On ne veut surtout pas donner l’adresse du lieu où on passe la nuit, donc on ne dit rien, sinon qu’on ne va pas tarder à s’arrêter pour dormir quelque part et que ça ne sert à rien de nous suivre. Mais nous voilà reparti cette-fois ci « sécurisés » par deux voitures de gendarmerie qui nous prennent en tenaille, ralentissant toujours – au passage – la circulation.

Au village suivant on s’arrête à nouveau, cette fois dans un bar, pour boire un coup et temporiser, espérant toujours qu’ils nous lâchent la grappe et repartent exercer leur pouvoir de nuisance ailleurs. On s’attend à un peu de solidarité des quelques clients du bar à la vue de notre escorte bleue marine, mais visiblement voir plusieurs voitures de gendarmerie encadrer 15 cyclistes ça « ne les dérange pas ». Malgré la fatigue et la tension qui monte, on prend le temps de savourer une bière en terrasse. Ce qui donne le temps aux keufs d’envoyer des renforts : c’est vrai qu’il y a bien besoin de 4 voitures pour nous « sécuriser » dans la nuit noire.

Au bout d’une bonne demi-heure les keufs relèvent l’identité de la personne qui conduit le véhicule qui nous accompagne et menace de contrôler l’identité des autres. On commence à être sérieusement coincés entre deux alternatives toutes deux peu réjouissantes : donner nos identités pour échapper à une vérif’ voire une GAV, ou continuer tout droit jusqu’au lieu et le donner aux keufs.
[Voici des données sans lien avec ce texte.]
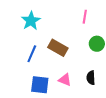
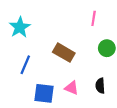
cyan star: (31, 21) -> (20, 27), moved
blue line: (32, 54) -> (25, 65), moved

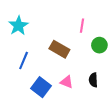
pink line: (94, 18) -> (82, 26), moved
blue square: (44, 93) -> (41, 87), turned 30

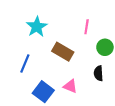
cyan star: (18, 26) -> (37, 27), moved
black semicircle: (93, 80) -> (98, 73), moved

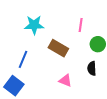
cyan star: (37, 27) -> (34, 25), turned 30
blue square: (43, 92) -> (14, 86), moved

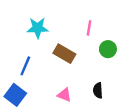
black semicircle: (92, 68) -> (98, 90), moved
pink triangle: (65, 81) -> (64, 95), moved

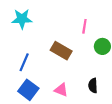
cyan star: (38, 28) -> (22, 19), moved
blue square: (15, 95) -> (28, 90), moved

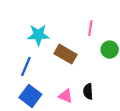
cyan star: (22, 19) -> (38, 35), moved
black semicircle: (93, 86) -> (88, 91), moved

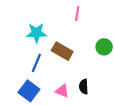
pink line: (90, 28) -> (77, 14), moved
blue line: (26, 67) -> (36, 63), moved

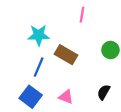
black semicircle: (84, 87) -> (104, 92), moved, turned 32

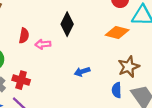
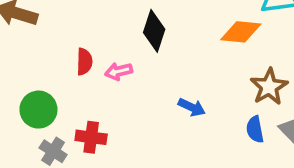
blue arrow: (82, 72) -> (192, 107), turned -128

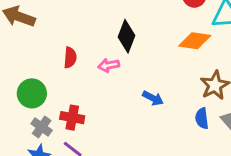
pink arrow: (119, 71) -> (109, 65), moved

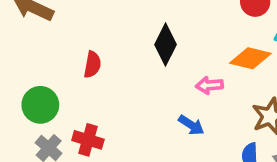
pink arrow: (109, 65) -> (209, 85), moved

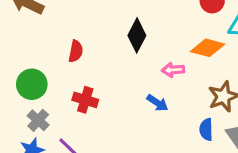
red cross: (88, 140) -> (85, 100), moved

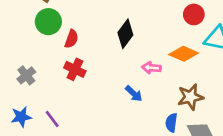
green circle: (32, 84) -> (48, 22), moved
red cross: (85, 100) -> (75, 69), moved
gray cross: (38, 120) -> (26, 75), moved

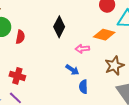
red cross: (75, 69) -> (17, 76), moved
blue semicircle: (171, 123) -> (83, 87), moved

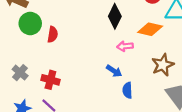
black diamond: (59, 27) -> (115, 16), moved

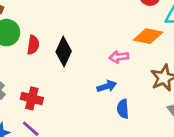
black diamond: (115, 16) -> (64, 52), moved
blue arrow: (114, 71) -> (107, 86), turned -49

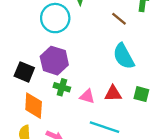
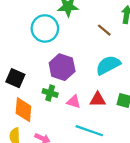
cyan semicircle: (124, 56) -> (108, 65), turned 90
purple hexagon: (54, 61) -> (62, 67), moved

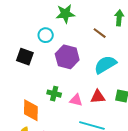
cyan circle: (45, 28) -> (46, 35), size x0.6
purple hexagon: (62, 67) -> (67, 57), moved
black square: (15, 78) -> (25, 57), moved

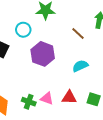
cyan semicircle: (105, 65) -> (80, 66), size x0.7
green cross: (54, 94) -> (29, 102), moved

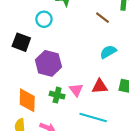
purple hexagon: (43, 54) -> (48, 63), moved
pink triangle: (47, 99) -> (76, 90), turned 40

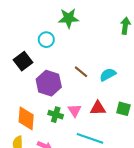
brown line: (102, 18) -> (81, 72), moved
black square: (21, 42) -> (23, 61), turned 30

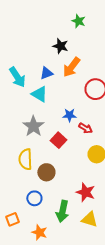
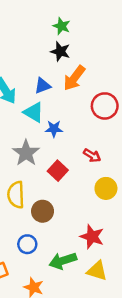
green star: (79, 21) -> (62, 26), moved
blue star: (70, 115) -> (54, 129), moved
green arrow: (63, 211) -> (63, 261), turned 60

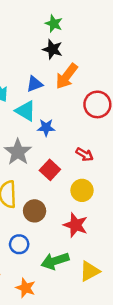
yellow circle: (106, 188) -> (82, 190), moved
red star: (92, 237) -> (76, 225), moved
yellow triangle: (97, 271) -> (90, 271), turned -45

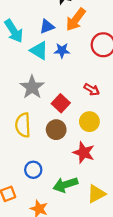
blue star: (46, 128) -> (62, 50), moved
brown circle: (35, 211) -> (56, 130), moved

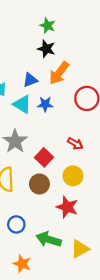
green arrow: (65, 185) -> (49, 239), turned 35

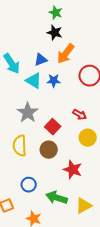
yellow circle: (73, 176) -> (88, 138), moved

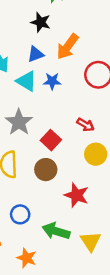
black star: (55, 33) -> (41, 22), moved
yellow triangle: (84, 206) -> (91, 241), turned -36

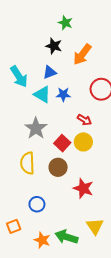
orange arrow: (68, 47) -> (82, 54), moved
red arrow: (85, 125) -> (84, 120), moved
yellow circle: (96, 154) -> (83, 142), moved
green arrow: (56, 231) -> (66, 237), moved

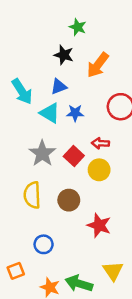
red arrow: (84, 120) -> (100, 143), turned 152
red square: (62, 143) -> (74, 156), moved

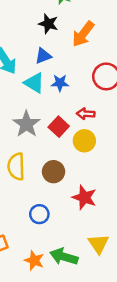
blue circle: (44, 244) -> (39, 214), moved

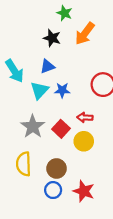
orange arrow: (83, 34) -> (85, 34), moved
cyan triangle: (34, 83) -> (40, 90), turned 42
blue circle: (39, 214) -> (53, 190), moved

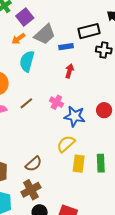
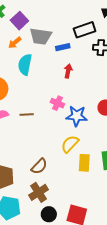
gray trapezoid: (45, 34) -> (41, 36), turned 55
brown line: (26, 103) -> (27, 115), moved, turned 40

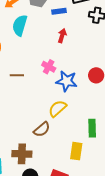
yellow rectangle: (84, 163) -> (76, 151), moved
brown semicircle: (39, 166) -> (42, 129), moved
brown cross: (39, 192) -> (22, 154), turned 30

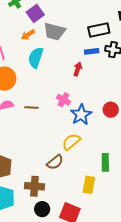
blue rectangle: (59, 11) -> (92, 51), moved
blue star: (67, 81) -> (81, 115), turned 30

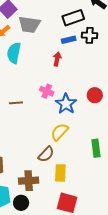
yellow rectangle: (89, 185) -> (60, 173), moved
black circle: (42, 209) -> (21, 203), moved

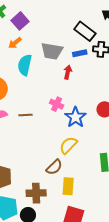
black rectangle: (73, 18) -> (85, 31), turned 55
gray trapezoid: (29, 25) -> (52, 51), moved

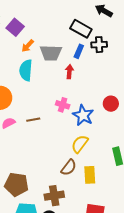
orange arrow: (15, 43) -> (28, 46), moved
blue rectangle: (80, 53) -> (79, 51), turned -48
yellow rectangle: (68, 186) -> (90, 175), moved

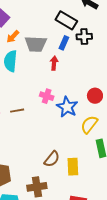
yellow semicircle: (80, 144) -> (89, 125), moved

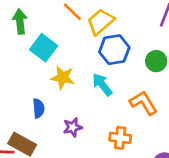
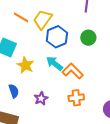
yellow star: (63, 78) -> (25, 65), turned 30
orange L-shape: (143, 103) -> (73, 71), moved

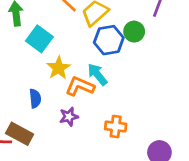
green circle: (88, 38) -> (134, 32), moved
orange L-shape: (73, 71) -> (80, 86), moved, turned -35

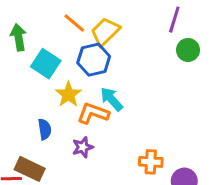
green circle: (134, 32) -> (188, 50), moved
blue hexagon: (109, 40) -> (94, 60), moved
orange cross: (116, 126) -> (151, 162), moved

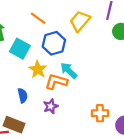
yellow trapezoid: (105, 32) -> (80, 21), moved

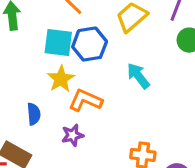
cyan square: (20, 49) -> (58, 42), moved, turned -30
cyan arrow: (69, 71) -> (138, 76), moved

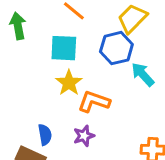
blue hexagon: (90, 44) -> (116, 48), moved
blue semicircle: (34, 114) -> (45, 135), moved

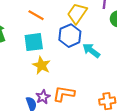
orange L-shape: (94, 102) -> (64, 94), moved
purple star: (84, 136) -> (43, 97), moved

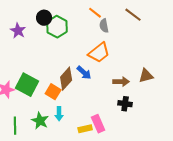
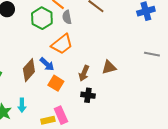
green hexagon: (57, 27) -> (42, 18), moved
brown arrow: (121, 82) -> (84, 73), turned 112
orange square: (53, 92) -> (56, 83), moved

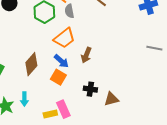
blue arrow: (47, 64) -> (61, 61), moved
brown triangle: (109, 67) -> (111, 99), moved
brown arrow: (84, 73) -> (86, 55), moved

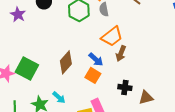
orange trapezoid: (64, 38) -> (112, 36), moved
cyan arrow: (24, 99) -> (59, 97), turned -48

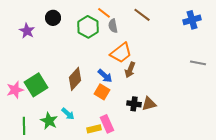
green square: (27, 68) -> (36, 85), turned 30
brown triangle: (146, 97) -> (149, 104), moved

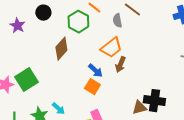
gray semicircle: (113, 26) -> (117, 21), moved
brown diamond: (75, 79) -> (61, 49), moved
black cross: (134, 104) -> (154, 101), moved, size x1.5
brown triangle: (149, 104) -> (139, 108), moved

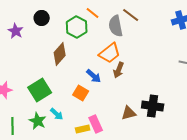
gray semicircle: (117, 21) -> (116, 26), size x1.5
green square: (26, 80) -> (40, 90), moved
orange square: (92, 87) -> (81, 93), moved
brown triangle: (139, 108) -> (129, 113), moved

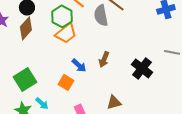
orange trapezoid: (110, 53) -> (66, 33), moved
brown diamond: (60, 54) -> (26, 28), moved
black cross: (153, 106) -> (142, 68), moved, turned 30

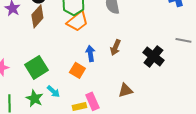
blue arrow: (79, 65) -> (90, 53), turned -140

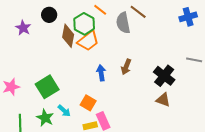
brown diamond: (37, 16) -> (68, 36), moved, turned -30
orange square: (77, 70) -> (88, 103), moved
brown triangle: (125, 90) -> (163, 100), moved, turned 35

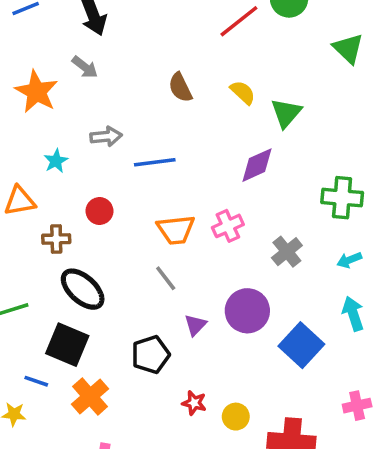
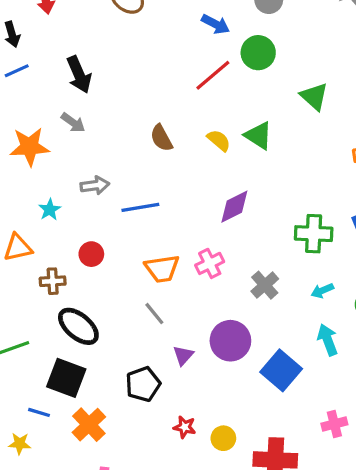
orange star: (36, 92) -> (29, 147), turned -30
green triangle: (286, 113) -> (258, 136), moved, turned -36

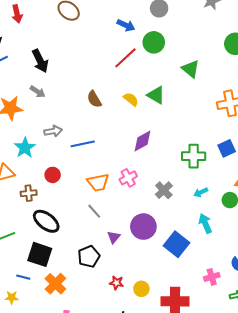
cyan star: (50, 210) -> (25, 148), size x1.5

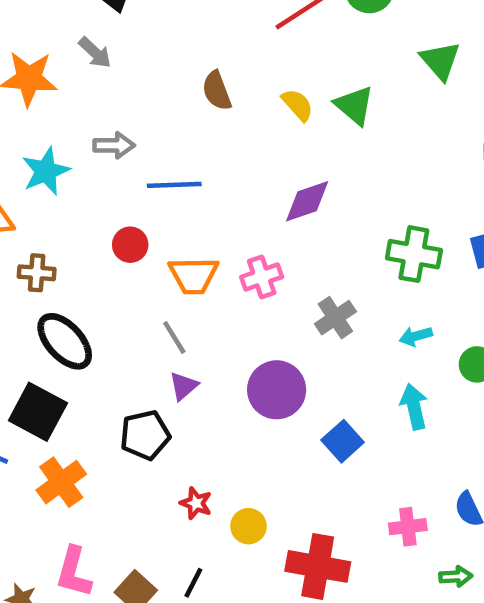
red circle: (53, 175) -> (130, 245), moved
purple triangle: (114, 237) -> (184, 386), moved
blue square: (176, 244) -> (343, 441), size x0.7

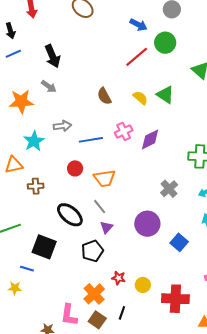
pink cross: (262, 277) -> (124, 131), moved
black ellipse: (65, 341) -> (70, 215), moved
orange cross: (61, 482) -> (94, 294), moved

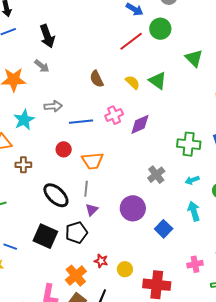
gray line: (100, 207) -> (86, 189), turned 42
black square: (44, 247) -> (45, 236), moved

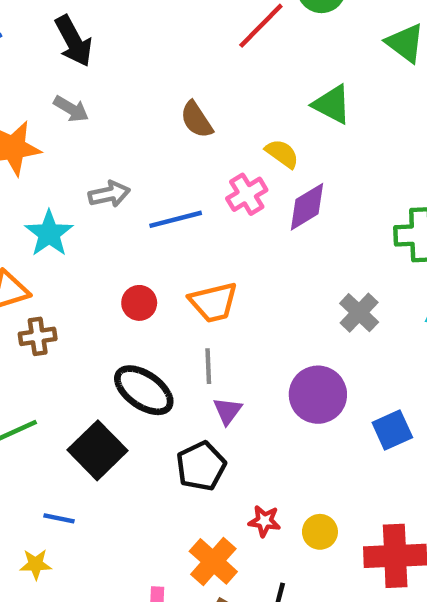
yellow semicircle: (133, 82) -> (282, 154), moved
red circle: (64, 149) -> (139, 303), moved
brown cross: (23, 165) -> (38, 336), moved
blue square: (164, 229) -> (392, 430), turned 30
black square: (45, 236) -> (97, 450), moved, turned 30

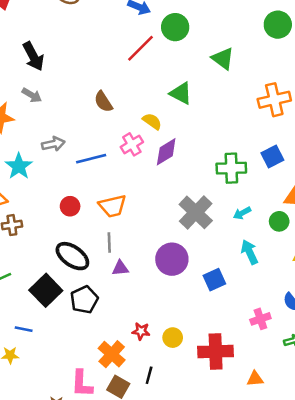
gray cross: (359, 313) -> (196, 212), size x1.5
purple triangle: (228, 411) -> (120, 268), turned 48
black pentagon: (201, 466) -> (84, 300), moved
C’est alors qu’une personne qui passe par là propose discrètement de nous accueillir pour la nuit sur son terrain : c’est l’opportunité inespérée d’aller en lieu sûr pour que les flics nous foutent la paix. On se met donc en mouvement, ça fait bien deux grosses heures qu’on se fait harceler et on commence à être tout.e.s très tendu.e.s par la situation.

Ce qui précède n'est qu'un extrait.